======== Dataset entries

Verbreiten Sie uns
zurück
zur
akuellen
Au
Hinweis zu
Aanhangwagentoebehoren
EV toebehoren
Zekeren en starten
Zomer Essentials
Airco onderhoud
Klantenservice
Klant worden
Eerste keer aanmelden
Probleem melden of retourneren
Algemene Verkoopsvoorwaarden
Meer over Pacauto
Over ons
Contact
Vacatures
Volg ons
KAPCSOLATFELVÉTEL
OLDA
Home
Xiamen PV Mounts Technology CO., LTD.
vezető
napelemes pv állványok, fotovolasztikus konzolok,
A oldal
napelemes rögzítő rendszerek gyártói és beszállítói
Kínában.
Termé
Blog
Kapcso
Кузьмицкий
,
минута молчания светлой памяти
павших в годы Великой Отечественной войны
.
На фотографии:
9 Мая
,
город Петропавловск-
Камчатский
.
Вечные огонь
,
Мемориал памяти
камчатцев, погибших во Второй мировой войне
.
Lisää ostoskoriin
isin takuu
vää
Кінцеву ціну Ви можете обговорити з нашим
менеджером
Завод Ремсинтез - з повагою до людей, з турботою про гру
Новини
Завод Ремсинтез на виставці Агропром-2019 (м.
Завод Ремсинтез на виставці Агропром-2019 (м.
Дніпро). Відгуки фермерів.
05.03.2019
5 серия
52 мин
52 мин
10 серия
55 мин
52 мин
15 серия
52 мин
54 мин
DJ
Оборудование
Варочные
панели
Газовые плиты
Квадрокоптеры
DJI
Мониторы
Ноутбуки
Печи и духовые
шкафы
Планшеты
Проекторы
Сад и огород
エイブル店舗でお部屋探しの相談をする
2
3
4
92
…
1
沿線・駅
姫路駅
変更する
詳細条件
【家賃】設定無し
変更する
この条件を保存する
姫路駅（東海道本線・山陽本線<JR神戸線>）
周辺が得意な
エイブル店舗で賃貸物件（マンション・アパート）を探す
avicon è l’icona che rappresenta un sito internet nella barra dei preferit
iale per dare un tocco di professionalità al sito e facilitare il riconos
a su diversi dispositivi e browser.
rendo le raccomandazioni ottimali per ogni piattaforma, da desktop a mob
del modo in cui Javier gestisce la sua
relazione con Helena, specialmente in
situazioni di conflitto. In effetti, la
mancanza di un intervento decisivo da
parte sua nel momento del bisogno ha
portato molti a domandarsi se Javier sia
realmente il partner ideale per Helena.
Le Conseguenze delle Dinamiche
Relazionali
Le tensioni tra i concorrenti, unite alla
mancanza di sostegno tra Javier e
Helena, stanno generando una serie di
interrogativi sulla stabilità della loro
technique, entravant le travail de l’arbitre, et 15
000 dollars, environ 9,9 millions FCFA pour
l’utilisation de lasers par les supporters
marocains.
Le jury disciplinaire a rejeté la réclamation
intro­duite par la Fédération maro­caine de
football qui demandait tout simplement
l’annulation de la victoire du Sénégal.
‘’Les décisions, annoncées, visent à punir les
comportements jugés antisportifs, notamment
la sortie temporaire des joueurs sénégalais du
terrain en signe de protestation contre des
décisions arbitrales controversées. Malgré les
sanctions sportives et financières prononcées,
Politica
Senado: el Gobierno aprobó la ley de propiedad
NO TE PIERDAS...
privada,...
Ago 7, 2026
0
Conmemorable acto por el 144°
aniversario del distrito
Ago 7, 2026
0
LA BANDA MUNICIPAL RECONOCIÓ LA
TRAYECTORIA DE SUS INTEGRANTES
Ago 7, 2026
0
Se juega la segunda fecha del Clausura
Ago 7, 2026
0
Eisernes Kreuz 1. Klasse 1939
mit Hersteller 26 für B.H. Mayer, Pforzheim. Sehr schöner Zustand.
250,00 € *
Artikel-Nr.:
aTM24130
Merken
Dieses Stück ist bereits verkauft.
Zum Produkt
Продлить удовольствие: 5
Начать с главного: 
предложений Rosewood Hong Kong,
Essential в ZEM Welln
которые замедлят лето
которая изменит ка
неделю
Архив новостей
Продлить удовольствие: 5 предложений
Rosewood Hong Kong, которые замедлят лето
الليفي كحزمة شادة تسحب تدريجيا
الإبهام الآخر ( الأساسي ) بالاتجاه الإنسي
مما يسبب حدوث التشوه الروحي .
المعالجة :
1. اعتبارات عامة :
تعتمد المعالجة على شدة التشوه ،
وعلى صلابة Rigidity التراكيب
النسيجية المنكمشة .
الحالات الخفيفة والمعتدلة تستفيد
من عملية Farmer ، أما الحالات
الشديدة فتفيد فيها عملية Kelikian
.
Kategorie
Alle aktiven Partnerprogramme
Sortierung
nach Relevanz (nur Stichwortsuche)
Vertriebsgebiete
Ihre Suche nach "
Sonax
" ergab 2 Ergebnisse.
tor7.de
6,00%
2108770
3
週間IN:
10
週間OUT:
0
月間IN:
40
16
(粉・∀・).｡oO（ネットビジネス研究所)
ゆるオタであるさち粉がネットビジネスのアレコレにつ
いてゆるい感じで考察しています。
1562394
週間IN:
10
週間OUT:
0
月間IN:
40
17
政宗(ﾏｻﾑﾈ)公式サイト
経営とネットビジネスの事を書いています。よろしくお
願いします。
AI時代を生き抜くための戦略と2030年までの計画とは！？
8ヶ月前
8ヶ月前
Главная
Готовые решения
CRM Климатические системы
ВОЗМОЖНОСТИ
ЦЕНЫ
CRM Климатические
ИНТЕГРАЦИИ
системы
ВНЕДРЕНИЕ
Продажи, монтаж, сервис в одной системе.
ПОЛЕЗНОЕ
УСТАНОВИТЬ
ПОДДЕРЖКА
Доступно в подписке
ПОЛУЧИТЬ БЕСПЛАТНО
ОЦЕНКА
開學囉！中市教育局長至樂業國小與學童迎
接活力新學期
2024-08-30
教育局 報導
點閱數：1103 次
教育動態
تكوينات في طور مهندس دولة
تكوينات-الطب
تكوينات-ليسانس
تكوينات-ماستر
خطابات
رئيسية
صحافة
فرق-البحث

================

- **What to produce**
Transcribe the full listing exactly, omitting nothing.

- **Answer space**
Verbreiten Sie uns
zurück
zur
akuellen
Au
Hinweis zu
Aanhangwagentoebehoren
EV toebehoren
Zekeren en starten
Zomer Essentials
Airco onderhoud
Klantenservice
Klant worden
Eerste keer aanmelden
Probleem melden of retourneren
Algemene Verkoopsvoorwaarden
Meer over Pacauto
Over ons
Contact
Vacatures
Volg ons
KAPCSOLATFELVÉTEL
OLDA
Home
Xiamen PV Mounts Technology CO., LTD.
vezető
napelemes pv állványok, fotovolasztikus konzolok,
A oldal
napelemes rögzítő rendszerek gyártói és beszállítói
Kínában.
Termé
Blog
Kapcso
Кузьмицкий
,
минута молчания светлой памяти
павших в годы Великой Отечественной войны
.
На фотографии:
9 Мая
,
город Петропавловск-
Камчатский
.
Вечные огонь
,
Мемориал памяти
камчатцев, погибших во Второй мировой войне
.
Lisää ostoskoriin
isin takuu
vää
Кінцеву ціну Ви можете обговорити з нашим
менеджером
Завод Ремсинтез - з повагою до людей, з турботою про гру
Новини
Завод Ремсинтез на виставці Агропром-2019 (м.
Завод Ремсинтез на виставці Агропром-2019 (м.
Дніпро). Відгуки фермерів.
05.03.2019
5 серия
52 мин
52 мин
10 серия
55 мин
52 мин
15 серия
52 мин
54 мин
DJ
Оборудование
Варочные
панели
Газовые плиты
Квадрокоптеры
DJI
Мониторы
Ноутбуки
Печи и духовые
шкафы
Планшеты
Проекторы
Сад и огород
エイブル店舗でお部屋探しの相談をする
2
3
4
92
…
1
沿線・駅
姫路駅
変更する
詳細条件
【家賃】設定無し
変更する
この条件を保存する
姫路駅（東海道本線・山陽本線<JR神戸線>）
周辺が得意な
エイブル店舗で賃貸物件（マンション・アパート）を探す
avicon è l’icona che rappresenta un sito internet nella barra dei preferit
iale per dare un tocco di professionalità al sito e facilitare il riconos
a su diversi dispositivi e browser.
rendo le raccomandazioni ottimali per ogni piattaforma, da desktop a mob
del modo in cui Javier gestisce la sua
relazione con Helena, specialmente in
situazioni di conflitto. In effetti, la
mancanza di un intervento decisivo da
parte sua nel momento del bisogno ha
portato molti a domandarsi se Javier sia
realmente il partner ideale per Helena.
Le Conseguenze delle Dinamiche
Relazionali
Le tensioni tra i concorrenti, unite alla
mancanza di sostegno tra Javier e
Helena, stanno generando una serie di
interrogativi sulla stabilità della loro
technique, entravant le travail de l’arbitre, et 15
000 dollars, environ 9,9 millions FCFA pour
l’utilisation de lasers par les supporters
marocains.
Le jury disciplinaire a rejeté la réclamation
intro­duite par la Fédération maro­caine de
football qui demandait tout simplement
l’annulation de la victoire du Sénégal.
‘’Les décisions, annoncées, visent à punir les
comportements jugés antisportifs, notamment
la sortie temporaire des joueurs sénégalais du
terrain en signe de protestation contre des
décisions arbitrales controversées. Malgré les
sanctions sportives et financières prononcées,
Politica
Senado: el Gobierno aprobó la ley de propiedad
NO TE PIERDAS...
privada,...
Ago 7, 2026
0
Conmemorable acto por el 144°
aniversario del distrito
Ago 7, 2026
0
LA BANDA MUNICIPAL RECONOCIÓ LA
TRAYECTORIA DE SUS INTEGRANTES
Ago 7, 2026
0
Se juega la segunda fecha del Clausura
Ago 7, 2026
0
Eisernes Kreuz 1. Klasse 1939
mit Hersteller 26 für B.H. Mayer, Pforzheim. Sehr schöner Zustand.
250,00 € *
Artikel-Nr.:
aTM24130
Merken
Dieses Stück ist bereits verkauft.
Zum Produkt
Продлить удовольствие: 5
Начать с главного: 
предложений Rosewood Hong Kong,
Essential в ZEM Welln
которые замедлят лето
которая изменит ка
неделю
Архив новостей
Продлить удовольствие: 5 предложений
Rosewood Hong Kong, которые замедлят лето
الليفي كحزمة شادة تسحب تدريجيا
الإبهام الآخر ( الأساسي ) بالاتجاه الإنسي
مما يسبب حدوث التشوه الروحي .
المعالجة :
1. اعتبارات عامة :
تعتمد المعالجة على شدة التشوه ،
وعلى صلابة Rigidity التراكيب
النسيجية المنكمشة .
الحالات الخفيفة والمعتدلة تستفيد
من عملية Farmer ، أما الحالات
الشديدة فتفيد فيها عملية Kelikian
.
Kategorie
Alle aktiven Partnerprogramme
Sortierung
nach Relevanz (nur Stichwortsuche)
Vertriebsgebiete
Ihre Suche nach "
Sonax
" ergab 2 Ergebnisse.
tor7.de
6,00%
2108770
3
週間IN:
10
週間OUT:
0
月間IN:
40
16
(粉・∀・).｡oO（ネットビジネス研究所)
ゆるオタであるさち粉がネットビジネスのアレコレにつ
いてゆるい感じで考察しています。
1562394
週間IN:
10
週間OUT:
0
月間IN:
40
17
政宗(ﾏｻﾑﾈ)公式サイト
経営とネットビジネスの事を書いています。よろしくお
願いします。
AI時代を生き抜くための戦略と2030年までの計画とは！？
8ヶ月前
8ヶ月前
Главная
Готовые решения
CRM Климатические системы
ВОЗМОЖНОСТИ
ЦЕНЫ
CRM Климатические
ИНТЕГРАЦИИ
системы
ВНЕДРЕНИЕ
Продажи, монтаж, сервис в одной системе.
ПОЛЕЗНОЕ
УСТАНОВИТЬ
ПОДДЕРЖКА
Доступно в подписке
ПОЛУЧИТЬ БЕСПЛАТНО
ОЦЕНКА
開學囉！中市教育局長至樂業國小與學童迎
接活力新學期
2024-08-30
教育局 報導
點閱數：1103 次
教育動態
تكوينات في طور مهندس دولة
تكوينات-الطب
تكوينات-ليسانس
تكوينات-ماستر
خطابات
رئيسية
صحافة
فرق-البحث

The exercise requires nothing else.